━━━ DATA PROVIDED ━━━

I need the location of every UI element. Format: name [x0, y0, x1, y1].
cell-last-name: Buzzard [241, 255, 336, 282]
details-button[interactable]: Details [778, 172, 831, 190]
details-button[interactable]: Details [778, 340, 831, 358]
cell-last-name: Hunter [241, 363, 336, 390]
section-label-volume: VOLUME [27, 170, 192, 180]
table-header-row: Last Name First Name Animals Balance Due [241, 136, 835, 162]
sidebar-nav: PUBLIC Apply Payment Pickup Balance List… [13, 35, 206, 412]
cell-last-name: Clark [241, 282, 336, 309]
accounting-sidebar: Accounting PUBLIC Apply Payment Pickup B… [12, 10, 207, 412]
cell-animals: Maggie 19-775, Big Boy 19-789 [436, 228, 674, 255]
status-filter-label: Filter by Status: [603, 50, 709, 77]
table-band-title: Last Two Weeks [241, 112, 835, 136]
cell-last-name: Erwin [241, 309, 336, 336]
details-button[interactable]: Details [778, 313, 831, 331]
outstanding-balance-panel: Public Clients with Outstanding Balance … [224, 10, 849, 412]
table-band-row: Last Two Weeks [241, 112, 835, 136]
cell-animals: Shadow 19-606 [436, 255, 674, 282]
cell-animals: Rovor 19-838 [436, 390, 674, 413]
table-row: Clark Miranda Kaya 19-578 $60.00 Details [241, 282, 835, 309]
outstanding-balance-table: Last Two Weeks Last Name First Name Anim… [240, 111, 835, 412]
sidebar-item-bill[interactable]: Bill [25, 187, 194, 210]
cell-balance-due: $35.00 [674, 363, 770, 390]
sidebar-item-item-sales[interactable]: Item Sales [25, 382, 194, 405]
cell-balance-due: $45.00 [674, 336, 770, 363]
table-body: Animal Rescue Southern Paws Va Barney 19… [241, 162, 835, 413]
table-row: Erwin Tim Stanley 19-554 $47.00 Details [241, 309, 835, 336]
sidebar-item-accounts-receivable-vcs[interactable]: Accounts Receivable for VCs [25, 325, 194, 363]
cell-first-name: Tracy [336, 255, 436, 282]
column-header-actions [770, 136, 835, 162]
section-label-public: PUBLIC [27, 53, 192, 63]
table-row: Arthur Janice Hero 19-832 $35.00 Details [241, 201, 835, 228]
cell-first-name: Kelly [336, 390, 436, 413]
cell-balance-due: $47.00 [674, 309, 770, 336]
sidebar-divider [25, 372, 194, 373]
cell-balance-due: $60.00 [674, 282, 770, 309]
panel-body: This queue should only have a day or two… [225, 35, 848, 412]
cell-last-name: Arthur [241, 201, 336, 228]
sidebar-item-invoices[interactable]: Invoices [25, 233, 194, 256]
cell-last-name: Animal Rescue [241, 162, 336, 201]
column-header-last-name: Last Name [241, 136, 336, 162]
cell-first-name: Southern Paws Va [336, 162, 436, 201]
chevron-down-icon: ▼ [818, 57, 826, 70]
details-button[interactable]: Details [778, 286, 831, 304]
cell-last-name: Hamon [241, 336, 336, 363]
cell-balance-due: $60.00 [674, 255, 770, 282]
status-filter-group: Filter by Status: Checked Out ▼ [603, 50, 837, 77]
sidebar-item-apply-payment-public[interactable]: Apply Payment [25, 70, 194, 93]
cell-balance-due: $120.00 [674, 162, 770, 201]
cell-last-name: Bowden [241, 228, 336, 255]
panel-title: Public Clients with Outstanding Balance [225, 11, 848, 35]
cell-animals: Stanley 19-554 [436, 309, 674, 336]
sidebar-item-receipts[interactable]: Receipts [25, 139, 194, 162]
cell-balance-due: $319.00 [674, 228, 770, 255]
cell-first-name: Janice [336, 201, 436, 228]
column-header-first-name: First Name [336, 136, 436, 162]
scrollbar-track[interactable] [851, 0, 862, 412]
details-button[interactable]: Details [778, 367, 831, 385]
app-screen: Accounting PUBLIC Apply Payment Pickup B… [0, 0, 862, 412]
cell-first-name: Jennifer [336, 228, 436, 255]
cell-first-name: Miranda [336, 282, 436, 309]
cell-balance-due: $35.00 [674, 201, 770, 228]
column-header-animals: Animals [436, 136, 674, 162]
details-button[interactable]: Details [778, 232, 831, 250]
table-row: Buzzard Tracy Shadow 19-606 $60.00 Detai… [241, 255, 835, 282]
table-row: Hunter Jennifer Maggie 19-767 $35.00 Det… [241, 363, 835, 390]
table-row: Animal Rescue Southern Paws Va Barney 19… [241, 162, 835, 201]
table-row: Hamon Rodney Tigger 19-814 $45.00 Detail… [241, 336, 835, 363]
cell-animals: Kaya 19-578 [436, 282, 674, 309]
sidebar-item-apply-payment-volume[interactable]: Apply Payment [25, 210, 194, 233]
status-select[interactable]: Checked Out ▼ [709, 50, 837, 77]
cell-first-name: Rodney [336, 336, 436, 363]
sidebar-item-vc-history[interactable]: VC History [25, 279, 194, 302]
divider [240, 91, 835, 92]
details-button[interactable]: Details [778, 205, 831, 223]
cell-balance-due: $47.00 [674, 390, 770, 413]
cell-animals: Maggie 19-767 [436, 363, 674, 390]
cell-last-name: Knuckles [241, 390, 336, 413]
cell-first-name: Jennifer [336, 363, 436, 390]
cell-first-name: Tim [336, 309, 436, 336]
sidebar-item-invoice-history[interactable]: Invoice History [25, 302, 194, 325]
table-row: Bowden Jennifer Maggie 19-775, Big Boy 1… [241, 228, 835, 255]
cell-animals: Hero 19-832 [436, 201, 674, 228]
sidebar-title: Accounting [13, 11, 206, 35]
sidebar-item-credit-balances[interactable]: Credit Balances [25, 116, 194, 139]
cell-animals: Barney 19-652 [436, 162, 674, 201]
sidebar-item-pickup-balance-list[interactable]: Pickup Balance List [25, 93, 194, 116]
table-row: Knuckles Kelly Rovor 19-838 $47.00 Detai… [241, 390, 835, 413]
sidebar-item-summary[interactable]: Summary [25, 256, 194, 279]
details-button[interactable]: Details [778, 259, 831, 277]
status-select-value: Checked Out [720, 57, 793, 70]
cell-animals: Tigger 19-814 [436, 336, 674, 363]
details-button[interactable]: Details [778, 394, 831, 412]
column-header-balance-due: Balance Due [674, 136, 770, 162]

━━━

PROBLEM TO WORK ON: Print all of the records, leaving each one exactly as it appears above.

RESPONSE BELOW:
I need the location of every UI element. Format: name [x0, y0, x1, y1].
cell-last-name: Buzzard [241, 255, 336, 282]
details-button[interactable]: Details [778, 172, 831, 190]
details-button[interactable]: Details [778, 340, 831, 358]
cell-last-name: Hunter [241, 363, 336, 390]
section-label-volume: VOLUME [27, 170, 192, 180]
table-header-row: Last Name First Name Animals Balance Due [241, 136, 835, 162]
sidebar-nav: PUBLIC Apply Payment Pickup Balance List… [13, 35, 206, 412]
cell-last-name: Clark [241, 282, 336, 309]
accounting-sidebar: Accounting PUBLIC Apply Payment Pickup B… [12, 10, 207, 412]
cell-animals: Maggie 19-775, Big Boy 19-789 [436, 228, 674, 255]
status-filter-label: Filter by Status: [603, 50, 709, 77]
table-band-title: Last Two Weeks [241, 112, 835, 136]
cell-last-name: Erwin [241, 309, 336, 336]
details-button[interactable]: Details [778, 313, 831, 331]
outstanding-balance-panel: Public Clients with Outstanding Balance … [224, 10, 849, 412]
table-band-row: Last Two Weeks [241, 112, 835, 136]
cell-animals: Shadow 19-606 [436, 255, 674, 282]
cell-animals: Rovor 19-838 [436, 390, 674, 413]
table-row: Clark Miranda Kaya 19-578 $60.00 Details [241, 282, 835, 309]
outstanding-balance-table: Last Two Weeks Last Name First Name Anim… [240, 111, 835, 412]
sidebar-item-bill[interactable]: Bill [25, 187, 194, 210]
cell-balance-due: $35.00 [674, 363, 770, 390]
sidebar-item-item-sales[interactable]: Item Sales [25, 382, 194, 405]
cell-balance-due: $45.00 [674, 336, 770, 363]
table-body: Animal Rescue Southern Paws Va Barney 19… [241, 162, 835, 413]
table-row: Erwin Tim Stanley 19-554 $47.00 Details [241, 309, 835, 336]
sidebar-item-accounts-receivable-vcs[interactable]: Accounts Receivable for VCs [25, 325, 194, 363]
cell-first-name: Tracy [336, 255, 436, 282]
column-header-actions [770, 136, 835, 162]
section-label-public: PUBLIC [27, 53, 192, 63]
table-row: Arthur Janice Hero 19-832 $35.00 Details [241, 201, 835, 228]
cell-first-name: Kelly [336, 390, 436, 413]
cell-balance-due: $47.00 [674, 309, 770, 336]
sidebar-divider [25, 372, 194, 373]
cell-balance-due: $60.00 [674, 282, 770, 309]
panel-body: This queue should only have a day or two… [225, 35, 848, 412]
cell-last-name: Arthur [241, 201, 336, 228]
sidebar-item-invoices[interactable]: Invoices [25, 233, 194, 256]
cell-last-name: Animal Rescue [241, 162, 336, 201]
column-header-last-name: Last Name [241, 136, 336, 162]
cell-first-name: Southern Paws Va [336, 162, 436, 201]
chevron-down-icon: ▼ [818, 57, 826, 70]
details-button[interactable]: Details [778, 286, 831, 304]
cell-last-name: Hamon [241, 336, 336, 363]
cell-balance-due: $60.00 [674, 255, 770, 282]
status-filter-group: Filter by Status: Checked Out ▼ [603, 50, 837, 77]
sidebar-item-apply-payment-public[interactable]: Apply Payment [25, 70, 194, 93]
cell-balance-due: $120.00 [674, 162, 770, 201]
cell-last-name: Bowden [241, 228, 336, 255]
panel-title: Public Clients with Outstanding Balance [225, 11, 848, 35]
cell-animals: Stanley 19-554 [436, 309, 674, 336]
sidebar-item-receipts[interactable]: Receipts [25, 139, 194, 162]
cell-balance-due: $319.00 [674, 228, 770, 255]
cell-first-name: Janice [336, 201, 436, 228]
column-header-first-name: First Name [336, 136, 436, 162]
scrollbar-track[interactable] [851, 0, 862, 412]
details-button[interactable]: Details [778, 367, 831, 385]
app-screen: Accounting PUBLIC Apply Payment Pickup B… [0, 0, 862, 412]
cell-first-name: Jennifer [336, 228, 436, 255]
cell-first-name: Miranda [336, 282, 436, 309]
cell-balance-due: $35.00 [674, 201, 770, 228]
column-header-animals: Animals [436, 136, 674, 162]
details-button[interactable]: Details [778, 232, 831, 250]
table-row: Buzzard Tracy Shadow 19-606 $60.00 Detai… [241, 255, 835, 282]
table-row: Hunter Jennifer Maggie 19-767 $35.00 Det… [241, 363, 835, 390]
table-row: Animal Rescue Southern Paws Va Barney 19… [241, 162, 835, 201]
table-row: Hamon Rodney Tigger 19-814 $45.00 Detail… [241, 336, 835, 363]
cell-animals: Kaya 19-578 [436, 282, 674, 309]
sidebar-item-apply-payment-volume[interactable]: Apply Payment [25, 210, 194, 233]
status-select[interactable]: Checked Out ▼ [709, 50, 837, 77]
cell-first-name: Rodney [336, 336, 436, 363]
sidebar-item-vc-history[interactable]: VC History [25, 279, 194, 302]
divider [240, 91, 835, 92]
details-button[interactable]: Details [778, 205, 831, 223]
cell-balance-due: $47.00 [674, 390, 770, 413]
cell-animals: Maggie 19-767 [436, 363, 674, 390]
cell-last-name: Knuckles [241, 390, 336, 413]
cell-first-name: Jennifer [336, 363, 436, 390]
cell-first-name: Tim [336, 309, 436, 336]
sidebar-item-invoice-history[interactable]: Invoice History [25, 302, 194, 325]
table-row: Bowden Jennifer Maggie 19-775, Big Boy 1… [241, 228, 835, 255]
cell-animals: Hero 19-832 [436, 201, 674, 228]
sidebar-title: Accounting [13, 11, 206, 35]
sidebar-item-credit-balances[interactable]: Credit Balances [25, 116, 194, 139]
cell-animals: Barney 19-652 [436, 162, 674, 201]
sidebar-item-pickup-balance-list[interactable]: Pickup Balance List [25, 93, 194, 116]
table-row: Knuckles Kelly Rovor 19-838 $47.00 Detai… [241, 390, 835, 413]
sidebar-item-summary[interactable]: Summary [25, 256, 194, 279]
details-button[interactable]: Details [778, 259, 831, 277]
status-select-value: Checked Out [720, 57, 793, 70]
cell-animals: Tigger 19-814 [436, 336, 674, 363]
details-button[interactable]: Details [778, 394, 831, 412]
column-header-balance-due: Balance Due [674, 136, 770, 162]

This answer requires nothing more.